Menag Minta PTKIN  Jadi Pusat Pengembangan Moderasi Beragama

Jakarta (Kemenag) --- Menteri Agama Yaqut Cholil Qoumas menyatakan upaya pelembagaan Moderasi Beragama perlu kontribusi konkrit dari Perguruan Tinggi Keagamaan Islam (PTKIN) sebagai pusat moderasi dalam perspektif Islam.

PTKIN harus mampu menjadi pusat pengembangan Moderasi Beragama. Karenanya, PTKIN dituntut  menjadikan Moderasi Beragama sebagai salah satu isu utama dalam aktifitas belajar mengajar, riset, dan pengabdian masyarakat, dengan fokus pada kajian keislaman, keindonesiaan, dan kemanusiaan.

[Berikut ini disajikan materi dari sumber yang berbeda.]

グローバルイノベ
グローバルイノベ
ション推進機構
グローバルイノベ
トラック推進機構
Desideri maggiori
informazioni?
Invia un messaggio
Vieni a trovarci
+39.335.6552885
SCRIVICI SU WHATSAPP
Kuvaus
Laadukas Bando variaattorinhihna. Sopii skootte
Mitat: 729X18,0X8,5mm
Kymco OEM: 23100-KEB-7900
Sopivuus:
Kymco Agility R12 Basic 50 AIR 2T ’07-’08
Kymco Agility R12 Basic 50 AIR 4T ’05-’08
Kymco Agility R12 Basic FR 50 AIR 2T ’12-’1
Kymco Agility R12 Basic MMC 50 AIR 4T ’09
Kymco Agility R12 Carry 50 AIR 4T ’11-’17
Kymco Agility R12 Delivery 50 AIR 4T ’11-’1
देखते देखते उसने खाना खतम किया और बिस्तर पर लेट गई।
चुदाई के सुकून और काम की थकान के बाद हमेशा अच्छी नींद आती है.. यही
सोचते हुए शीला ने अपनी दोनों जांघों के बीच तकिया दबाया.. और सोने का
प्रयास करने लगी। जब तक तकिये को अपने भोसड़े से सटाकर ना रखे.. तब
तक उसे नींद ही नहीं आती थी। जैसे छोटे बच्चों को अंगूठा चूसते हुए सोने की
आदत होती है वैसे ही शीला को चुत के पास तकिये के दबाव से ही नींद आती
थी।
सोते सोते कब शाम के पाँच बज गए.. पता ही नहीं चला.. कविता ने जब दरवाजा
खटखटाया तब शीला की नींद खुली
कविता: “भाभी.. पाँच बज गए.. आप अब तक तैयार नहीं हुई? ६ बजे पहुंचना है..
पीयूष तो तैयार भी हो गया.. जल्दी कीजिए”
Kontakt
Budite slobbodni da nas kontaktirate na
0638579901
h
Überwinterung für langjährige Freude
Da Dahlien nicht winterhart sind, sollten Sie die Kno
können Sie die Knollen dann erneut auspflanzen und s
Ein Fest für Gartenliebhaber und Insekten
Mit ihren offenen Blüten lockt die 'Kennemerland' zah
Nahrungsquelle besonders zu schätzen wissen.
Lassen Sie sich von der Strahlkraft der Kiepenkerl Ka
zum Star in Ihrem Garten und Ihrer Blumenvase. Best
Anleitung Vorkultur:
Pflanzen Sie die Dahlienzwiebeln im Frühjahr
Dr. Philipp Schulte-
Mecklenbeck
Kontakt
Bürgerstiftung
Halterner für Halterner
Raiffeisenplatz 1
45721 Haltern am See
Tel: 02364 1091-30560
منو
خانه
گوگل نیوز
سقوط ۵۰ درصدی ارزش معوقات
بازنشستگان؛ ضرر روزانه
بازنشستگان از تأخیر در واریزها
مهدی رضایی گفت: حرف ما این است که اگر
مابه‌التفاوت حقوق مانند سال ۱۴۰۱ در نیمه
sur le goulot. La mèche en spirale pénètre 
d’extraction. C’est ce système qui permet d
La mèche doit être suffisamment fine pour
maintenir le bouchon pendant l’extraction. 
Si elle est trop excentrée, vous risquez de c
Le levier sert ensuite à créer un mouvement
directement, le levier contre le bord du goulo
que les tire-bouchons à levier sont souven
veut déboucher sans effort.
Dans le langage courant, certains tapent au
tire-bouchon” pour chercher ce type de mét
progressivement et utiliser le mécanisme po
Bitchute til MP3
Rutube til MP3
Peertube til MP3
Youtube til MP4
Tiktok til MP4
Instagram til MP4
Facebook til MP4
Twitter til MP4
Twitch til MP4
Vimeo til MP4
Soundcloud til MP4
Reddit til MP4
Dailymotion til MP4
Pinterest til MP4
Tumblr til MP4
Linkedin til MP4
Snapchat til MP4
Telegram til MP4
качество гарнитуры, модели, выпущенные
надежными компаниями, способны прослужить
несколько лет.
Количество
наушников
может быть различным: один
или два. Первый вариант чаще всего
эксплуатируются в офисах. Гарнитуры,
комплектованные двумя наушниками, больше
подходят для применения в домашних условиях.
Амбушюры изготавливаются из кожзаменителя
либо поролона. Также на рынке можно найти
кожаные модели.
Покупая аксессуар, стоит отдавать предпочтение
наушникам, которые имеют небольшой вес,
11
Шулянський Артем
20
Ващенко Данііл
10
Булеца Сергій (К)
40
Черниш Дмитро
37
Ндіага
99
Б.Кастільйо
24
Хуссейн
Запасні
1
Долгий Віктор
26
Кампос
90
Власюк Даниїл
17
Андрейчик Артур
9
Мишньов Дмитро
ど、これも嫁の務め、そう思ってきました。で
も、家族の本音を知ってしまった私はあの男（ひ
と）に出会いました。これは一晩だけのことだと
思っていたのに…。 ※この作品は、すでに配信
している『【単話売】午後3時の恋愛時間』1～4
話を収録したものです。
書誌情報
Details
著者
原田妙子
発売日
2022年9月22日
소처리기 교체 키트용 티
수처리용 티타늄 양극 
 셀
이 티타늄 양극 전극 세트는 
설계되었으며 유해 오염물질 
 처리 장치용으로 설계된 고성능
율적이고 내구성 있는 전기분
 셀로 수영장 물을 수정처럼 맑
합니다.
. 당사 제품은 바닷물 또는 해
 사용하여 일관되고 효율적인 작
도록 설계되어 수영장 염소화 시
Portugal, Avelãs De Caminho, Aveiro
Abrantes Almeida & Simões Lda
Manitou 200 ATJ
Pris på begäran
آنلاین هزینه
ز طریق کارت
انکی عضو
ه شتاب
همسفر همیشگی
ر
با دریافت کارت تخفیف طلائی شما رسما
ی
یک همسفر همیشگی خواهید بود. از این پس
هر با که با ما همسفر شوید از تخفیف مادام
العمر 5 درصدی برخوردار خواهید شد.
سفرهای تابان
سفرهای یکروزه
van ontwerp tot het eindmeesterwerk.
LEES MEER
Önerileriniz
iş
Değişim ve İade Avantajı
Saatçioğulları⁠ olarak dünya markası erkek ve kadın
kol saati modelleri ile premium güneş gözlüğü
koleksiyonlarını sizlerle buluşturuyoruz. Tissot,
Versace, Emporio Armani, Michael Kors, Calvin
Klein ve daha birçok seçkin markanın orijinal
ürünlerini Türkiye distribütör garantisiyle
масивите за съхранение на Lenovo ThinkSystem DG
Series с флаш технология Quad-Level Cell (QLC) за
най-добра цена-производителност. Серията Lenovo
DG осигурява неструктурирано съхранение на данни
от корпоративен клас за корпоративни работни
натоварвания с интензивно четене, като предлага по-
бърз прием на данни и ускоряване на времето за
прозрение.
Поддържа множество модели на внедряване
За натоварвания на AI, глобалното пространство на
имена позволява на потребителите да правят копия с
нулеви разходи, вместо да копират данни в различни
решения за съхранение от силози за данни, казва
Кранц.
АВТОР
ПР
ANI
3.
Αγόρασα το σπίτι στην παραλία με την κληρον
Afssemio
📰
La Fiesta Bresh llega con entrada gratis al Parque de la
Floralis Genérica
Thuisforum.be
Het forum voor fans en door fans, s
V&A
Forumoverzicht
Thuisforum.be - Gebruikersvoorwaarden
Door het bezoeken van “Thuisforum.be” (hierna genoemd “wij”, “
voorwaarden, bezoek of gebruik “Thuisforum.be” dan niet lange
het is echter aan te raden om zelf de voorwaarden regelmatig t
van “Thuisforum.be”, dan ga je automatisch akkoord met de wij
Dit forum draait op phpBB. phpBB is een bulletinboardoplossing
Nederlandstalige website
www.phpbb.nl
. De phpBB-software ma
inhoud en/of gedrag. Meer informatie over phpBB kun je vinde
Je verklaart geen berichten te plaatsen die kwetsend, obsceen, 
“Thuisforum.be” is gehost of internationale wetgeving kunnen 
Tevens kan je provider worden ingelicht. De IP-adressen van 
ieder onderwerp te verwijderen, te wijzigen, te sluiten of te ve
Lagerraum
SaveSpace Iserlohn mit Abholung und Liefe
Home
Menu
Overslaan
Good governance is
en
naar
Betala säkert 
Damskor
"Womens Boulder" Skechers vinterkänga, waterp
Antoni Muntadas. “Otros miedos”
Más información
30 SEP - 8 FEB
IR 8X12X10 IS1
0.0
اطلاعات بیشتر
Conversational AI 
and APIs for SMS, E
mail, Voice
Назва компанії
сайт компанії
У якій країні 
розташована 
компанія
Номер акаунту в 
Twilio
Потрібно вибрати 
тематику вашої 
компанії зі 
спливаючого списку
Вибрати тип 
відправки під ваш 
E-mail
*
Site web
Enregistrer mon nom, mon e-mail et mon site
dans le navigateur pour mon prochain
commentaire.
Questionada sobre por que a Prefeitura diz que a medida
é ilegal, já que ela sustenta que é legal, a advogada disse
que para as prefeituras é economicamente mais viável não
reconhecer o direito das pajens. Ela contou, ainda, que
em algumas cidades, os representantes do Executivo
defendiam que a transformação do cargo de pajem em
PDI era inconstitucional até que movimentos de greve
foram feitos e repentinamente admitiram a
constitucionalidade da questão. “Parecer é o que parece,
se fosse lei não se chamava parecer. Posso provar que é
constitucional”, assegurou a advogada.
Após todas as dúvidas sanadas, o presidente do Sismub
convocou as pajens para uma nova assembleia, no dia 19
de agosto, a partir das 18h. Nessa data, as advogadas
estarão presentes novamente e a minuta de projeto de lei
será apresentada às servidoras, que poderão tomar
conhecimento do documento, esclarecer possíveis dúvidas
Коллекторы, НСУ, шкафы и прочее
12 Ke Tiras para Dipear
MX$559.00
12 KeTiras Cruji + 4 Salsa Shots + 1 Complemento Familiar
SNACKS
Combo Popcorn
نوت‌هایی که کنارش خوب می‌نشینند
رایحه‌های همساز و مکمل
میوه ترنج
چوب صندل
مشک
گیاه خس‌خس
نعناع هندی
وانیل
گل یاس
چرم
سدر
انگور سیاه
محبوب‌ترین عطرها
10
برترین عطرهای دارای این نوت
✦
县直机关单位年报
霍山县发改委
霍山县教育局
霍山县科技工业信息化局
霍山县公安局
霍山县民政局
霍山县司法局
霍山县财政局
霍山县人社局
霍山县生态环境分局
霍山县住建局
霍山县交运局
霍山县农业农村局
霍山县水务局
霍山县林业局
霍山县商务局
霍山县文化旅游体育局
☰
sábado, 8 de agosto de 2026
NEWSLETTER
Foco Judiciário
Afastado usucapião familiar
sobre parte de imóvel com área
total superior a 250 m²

Pandangan ini disampaikan Menteri Agama Yaqut Cholil Qoumas secara daring dalam FGD Forum Rektor PTKIN se-Indonesia yang mengusung tema Meneguhkan Moderasi Beragama dan Penanggulangan Radikalisme - Terorisme yang digelar di IAIN Metro Lampung. 

"Sebagai Menteri Agama, saya meminta agar penguatan moderasi beragama di PTKIN harus mendapat perhatian lebih, mengingat berbagai survei mengonfirmasi bahwa ada peningkatan konservatisme di kalangan civitas akademika PTKIN, meski klaim ini tidak bisa digeneralisir bagi keseluruhan kampus, " kata Gus Menteri, Jumat (17/12/2021).

Selain berupa pengarusutamaan wacana lanjut Menag, pelembagaan moderasi beragama di Kementerian Agama juga dilakukan dengan pembentukan Kelompok Kerja (Pokja) Moderasi Beragama. 

Pokja Moderasi Beragama  ditugaskan untuk mengawal  implementasi visi moderasi beragama dalam program dan kegiatan Kementerian Agama. 

"Seminggu lalu telah dilaksanakan Konsolidasi Moderasi Beragama Tingkat Pimpinan Kementerian Agama dan saya melihat keseriusan seluruh peserta selama kegiatan berlangsung," ujar Menag.

"Seluruh rektor dan para dosen juga harus mengikuti hal serupa agar memiliki perspektif yang utuh dengan program prioritas Moderasi Beragama ini," sambungnya. 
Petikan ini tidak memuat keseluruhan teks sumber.